"The Price I Paid For Civilization"—Zora Neale Hurston on Blacks, Brown and the American Nation State
05/17/2004
A+
|
a-
Print Friendly and PDF

May 17, 2004

[Previously by Marcus Epstein: Free Trade Does Not Imply Immigration—John C. Calhoun]

One of the best-known black authors is Zora Neale Hurston. Hurston was a key literary figure in the 1920s-1930s Harlem Renaissance who received a moderate level of fame and critical acclaim at the time for her novels Their Eyes were Watching God and Jonah's Gourd Vine, and for her anthropological studies of black culture, documented in her book Mules and Men. Still, none of these books sold more than 5,000 copies before they went out of print. In the 1950s she fell into poverty and obscurity and worked as maid and a substitute teacher. She died in a welfare home in 1960.

In 1975, black feminist Alice Walker published a cover piece on Hurston for Ms. and since then there has been an incredible renewal of interest in her work. Hurston's books have sold millions of copies, her works have semi-officially been deemed part of the American canon by the Library of America, and dozens of books have been written about her and her work.

Because multiculturalists and feminists almost exclusively created Hurston's revival, she is commonly seen as a proto-feminist and Black Nationalist. But in reality, Hurston was a staunch conservative. She was a supporter of Joseph McCarthy and Robert Taft, she frequently denounced the New Deal—and she famously opposed the Supreme Court's Brown vs. Board of Education decision, fifty years old today.
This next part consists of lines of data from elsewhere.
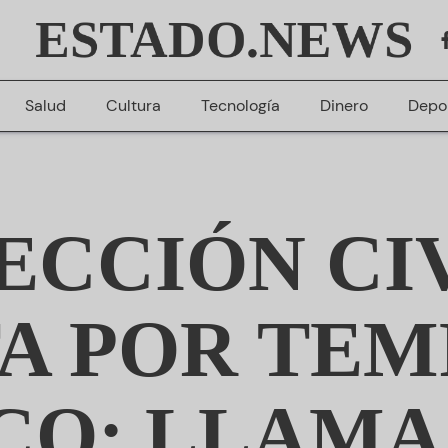
ESTADO.NEWS
Salud
Cultura
Tecnología
Dinero
Depo
ECCIÓN CIV
A POR TE
ICO; LLAMA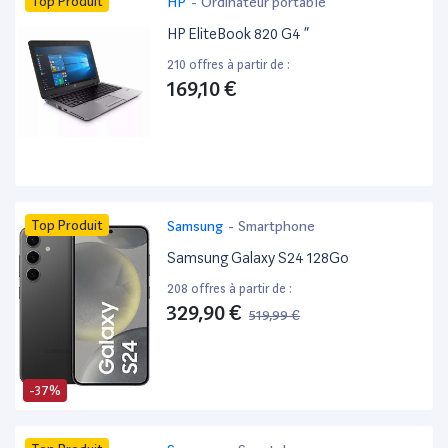
Top Produit
HP
-
Ordinateur portable
HP EliteBook 820 G4 ”
210 offres à partir de :
169,10 €
Top Produit
Samsung
-
Smartphone
Samsung Galaxy S24 128Go
208 offres à partir de :
329,90 €
519,99 €
-37%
I have already written on Hurston's politics for Lewrockwell.com and The American Conservative. In this article, I will focus on her views on race, the role of blacks in the American nation state—and Brown.
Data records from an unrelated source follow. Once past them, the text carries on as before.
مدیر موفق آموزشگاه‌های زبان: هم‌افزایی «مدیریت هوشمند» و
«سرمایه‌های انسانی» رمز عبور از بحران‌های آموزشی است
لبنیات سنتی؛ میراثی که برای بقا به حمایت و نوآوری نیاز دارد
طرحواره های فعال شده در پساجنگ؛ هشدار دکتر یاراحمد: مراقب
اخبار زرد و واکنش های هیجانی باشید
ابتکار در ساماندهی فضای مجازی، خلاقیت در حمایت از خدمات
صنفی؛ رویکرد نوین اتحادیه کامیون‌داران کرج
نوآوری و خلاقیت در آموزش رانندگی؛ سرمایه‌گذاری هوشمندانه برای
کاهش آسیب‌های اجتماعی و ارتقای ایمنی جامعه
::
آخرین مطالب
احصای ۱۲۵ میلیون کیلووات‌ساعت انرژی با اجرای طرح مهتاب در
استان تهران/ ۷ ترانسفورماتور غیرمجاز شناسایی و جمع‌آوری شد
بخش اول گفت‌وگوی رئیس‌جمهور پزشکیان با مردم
To understand Hurston's view on race, one must first look at her unique upbringing in Eatonville, Florida.

Eatonville, founded in 1887, was the first town that was chartered for blacks. In Hurston's words it was

"a pure Negro town—charter, mayor, council, town marshal and all. It was not the first Negro community in America, but it was the first to be incorporated, the first attempt at organized self government on the part of Negroes in America."

Hurston was very proud of her town, and her father served as its mayor. She appreciated the independent culture, community, and enterprise that a self-sufficient black town made possible. Dozens of other towns like this popped up—many of which have been documented by a modern African-American maverick, Elizabeth Wright, in her newsletter Issues and Views.

Hurston attended Barnard College and studied under Franz Boas. Boas was of course a huge fraud who was responsible for the nurture-over-nature environmentalist school that continues to plague anthropology today. But while Hurston greatly admired Boas, her work under him was harmless and consisted of documenting the vibrant culture of blacks throughout the South and the Caribbean.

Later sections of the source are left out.